* _TASK ITEM_:
Among the entries below, count the lines where the string "Wyoming" occurs, and give only the number.

* _MATERIAL TO PROCESS_:
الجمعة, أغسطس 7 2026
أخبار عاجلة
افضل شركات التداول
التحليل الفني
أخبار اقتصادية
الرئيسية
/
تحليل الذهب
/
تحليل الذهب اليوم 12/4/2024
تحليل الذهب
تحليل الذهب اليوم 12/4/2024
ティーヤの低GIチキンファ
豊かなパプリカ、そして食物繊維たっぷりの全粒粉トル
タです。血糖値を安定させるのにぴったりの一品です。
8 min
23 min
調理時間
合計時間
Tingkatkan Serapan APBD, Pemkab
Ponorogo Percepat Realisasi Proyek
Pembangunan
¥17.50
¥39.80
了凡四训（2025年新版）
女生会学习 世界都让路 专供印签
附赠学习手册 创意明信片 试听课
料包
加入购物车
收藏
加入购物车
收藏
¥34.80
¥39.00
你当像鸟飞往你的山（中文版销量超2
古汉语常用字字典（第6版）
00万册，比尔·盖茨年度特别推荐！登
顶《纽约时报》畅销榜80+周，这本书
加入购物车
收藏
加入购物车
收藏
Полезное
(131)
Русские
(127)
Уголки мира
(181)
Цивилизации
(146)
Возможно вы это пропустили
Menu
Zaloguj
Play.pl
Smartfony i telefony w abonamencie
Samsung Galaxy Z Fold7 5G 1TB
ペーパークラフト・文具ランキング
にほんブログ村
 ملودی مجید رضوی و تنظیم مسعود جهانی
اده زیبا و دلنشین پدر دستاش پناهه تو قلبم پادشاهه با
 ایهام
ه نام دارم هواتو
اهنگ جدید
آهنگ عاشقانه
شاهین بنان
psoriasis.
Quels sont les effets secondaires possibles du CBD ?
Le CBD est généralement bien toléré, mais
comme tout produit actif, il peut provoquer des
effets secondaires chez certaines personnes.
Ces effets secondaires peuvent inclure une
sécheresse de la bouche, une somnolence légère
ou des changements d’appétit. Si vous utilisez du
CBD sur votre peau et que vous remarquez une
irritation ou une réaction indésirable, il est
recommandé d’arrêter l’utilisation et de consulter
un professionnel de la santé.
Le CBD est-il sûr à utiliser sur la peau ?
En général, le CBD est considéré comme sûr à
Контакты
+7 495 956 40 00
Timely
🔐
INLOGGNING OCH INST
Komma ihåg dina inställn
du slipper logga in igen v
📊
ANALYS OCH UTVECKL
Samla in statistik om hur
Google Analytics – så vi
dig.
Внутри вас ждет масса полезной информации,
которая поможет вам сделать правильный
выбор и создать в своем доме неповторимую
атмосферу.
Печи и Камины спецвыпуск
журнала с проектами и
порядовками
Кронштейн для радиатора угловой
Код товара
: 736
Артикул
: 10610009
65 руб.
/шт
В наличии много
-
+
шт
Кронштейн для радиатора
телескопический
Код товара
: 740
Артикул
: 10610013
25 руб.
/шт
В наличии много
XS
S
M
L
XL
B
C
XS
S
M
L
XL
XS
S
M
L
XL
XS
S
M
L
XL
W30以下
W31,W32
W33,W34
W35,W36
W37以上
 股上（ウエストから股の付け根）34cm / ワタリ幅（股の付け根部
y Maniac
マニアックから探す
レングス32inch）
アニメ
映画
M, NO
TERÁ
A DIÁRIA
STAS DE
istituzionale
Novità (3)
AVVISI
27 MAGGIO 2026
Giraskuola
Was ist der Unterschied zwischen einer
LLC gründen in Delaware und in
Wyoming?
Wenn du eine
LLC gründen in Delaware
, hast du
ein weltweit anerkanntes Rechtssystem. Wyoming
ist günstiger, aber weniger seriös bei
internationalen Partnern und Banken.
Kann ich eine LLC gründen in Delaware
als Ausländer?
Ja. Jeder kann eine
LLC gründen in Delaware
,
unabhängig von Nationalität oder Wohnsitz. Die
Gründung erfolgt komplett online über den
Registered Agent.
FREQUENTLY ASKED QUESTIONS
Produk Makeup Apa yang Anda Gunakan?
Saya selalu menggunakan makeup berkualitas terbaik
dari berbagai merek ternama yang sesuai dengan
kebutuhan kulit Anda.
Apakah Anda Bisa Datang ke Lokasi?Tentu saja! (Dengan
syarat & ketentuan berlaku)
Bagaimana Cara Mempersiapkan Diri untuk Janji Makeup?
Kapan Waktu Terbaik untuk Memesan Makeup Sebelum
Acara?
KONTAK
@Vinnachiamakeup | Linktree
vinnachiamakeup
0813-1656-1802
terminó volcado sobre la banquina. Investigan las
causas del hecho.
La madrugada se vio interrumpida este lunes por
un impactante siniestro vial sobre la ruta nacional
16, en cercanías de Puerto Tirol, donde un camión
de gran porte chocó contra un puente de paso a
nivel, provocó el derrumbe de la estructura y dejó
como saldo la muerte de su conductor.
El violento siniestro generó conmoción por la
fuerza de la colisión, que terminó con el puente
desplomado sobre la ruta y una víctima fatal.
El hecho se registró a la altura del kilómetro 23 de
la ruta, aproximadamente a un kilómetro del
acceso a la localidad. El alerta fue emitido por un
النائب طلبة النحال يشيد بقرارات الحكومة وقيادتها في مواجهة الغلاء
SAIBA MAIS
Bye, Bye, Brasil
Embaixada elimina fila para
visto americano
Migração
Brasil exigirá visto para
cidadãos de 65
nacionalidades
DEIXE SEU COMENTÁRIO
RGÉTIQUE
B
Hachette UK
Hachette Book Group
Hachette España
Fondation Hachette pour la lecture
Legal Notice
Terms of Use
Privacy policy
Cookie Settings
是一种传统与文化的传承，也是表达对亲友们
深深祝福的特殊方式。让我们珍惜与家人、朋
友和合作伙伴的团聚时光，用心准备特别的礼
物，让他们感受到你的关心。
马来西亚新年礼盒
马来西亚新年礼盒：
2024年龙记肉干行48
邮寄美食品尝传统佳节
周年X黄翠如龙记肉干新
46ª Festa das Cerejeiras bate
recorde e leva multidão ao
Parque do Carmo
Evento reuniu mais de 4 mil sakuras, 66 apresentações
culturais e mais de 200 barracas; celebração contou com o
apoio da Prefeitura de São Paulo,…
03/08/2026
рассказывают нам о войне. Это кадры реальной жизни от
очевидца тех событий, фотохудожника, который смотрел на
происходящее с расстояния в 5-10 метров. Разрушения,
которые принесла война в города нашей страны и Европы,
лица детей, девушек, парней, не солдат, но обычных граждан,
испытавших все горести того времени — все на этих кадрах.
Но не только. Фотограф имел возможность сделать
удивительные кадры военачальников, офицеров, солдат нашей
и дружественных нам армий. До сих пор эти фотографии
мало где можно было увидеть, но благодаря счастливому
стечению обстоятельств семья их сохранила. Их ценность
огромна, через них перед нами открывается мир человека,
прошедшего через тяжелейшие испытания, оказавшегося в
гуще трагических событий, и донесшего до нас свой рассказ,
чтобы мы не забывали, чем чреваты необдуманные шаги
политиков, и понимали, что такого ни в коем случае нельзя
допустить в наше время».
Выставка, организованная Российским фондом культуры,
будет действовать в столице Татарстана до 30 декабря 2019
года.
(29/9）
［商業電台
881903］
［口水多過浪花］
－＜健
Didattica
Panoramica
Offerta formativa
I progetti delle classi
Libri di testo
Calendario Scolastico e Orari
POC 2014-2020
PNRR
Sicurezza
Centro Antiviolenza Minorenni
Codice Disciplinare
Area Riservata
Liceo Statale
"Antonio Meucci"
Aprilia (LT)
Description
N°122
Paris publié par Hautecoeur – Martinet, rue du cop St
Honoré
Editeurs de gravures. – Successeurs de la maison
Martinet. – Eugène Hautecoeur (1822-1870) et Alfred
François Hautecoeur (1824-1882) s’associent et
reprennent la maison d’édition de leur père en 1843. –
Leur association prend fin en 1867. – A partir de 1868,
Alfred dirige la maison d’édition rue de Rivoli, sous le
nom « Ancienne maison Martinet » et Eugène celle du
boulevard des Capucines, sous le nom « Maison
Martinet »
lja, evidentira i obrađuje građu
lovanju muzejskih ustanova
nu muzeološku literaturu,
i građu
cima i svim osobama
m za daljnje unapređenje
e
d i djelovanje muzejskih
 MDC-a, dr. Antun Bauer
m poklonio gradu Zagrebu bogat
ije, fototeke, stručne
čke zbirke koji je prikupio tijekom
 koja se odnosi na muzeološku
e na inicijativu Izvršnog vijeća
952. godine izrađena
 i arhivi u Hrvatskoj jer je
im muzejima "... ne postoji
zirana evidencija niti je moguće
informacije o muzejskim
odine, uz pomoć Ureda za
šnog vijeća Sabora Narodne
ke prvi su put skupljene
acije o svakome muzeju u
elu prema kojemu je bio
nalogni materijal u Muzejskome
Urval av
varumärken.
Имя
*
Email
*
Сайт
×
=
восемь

* _EXERCISE RESULT_:
2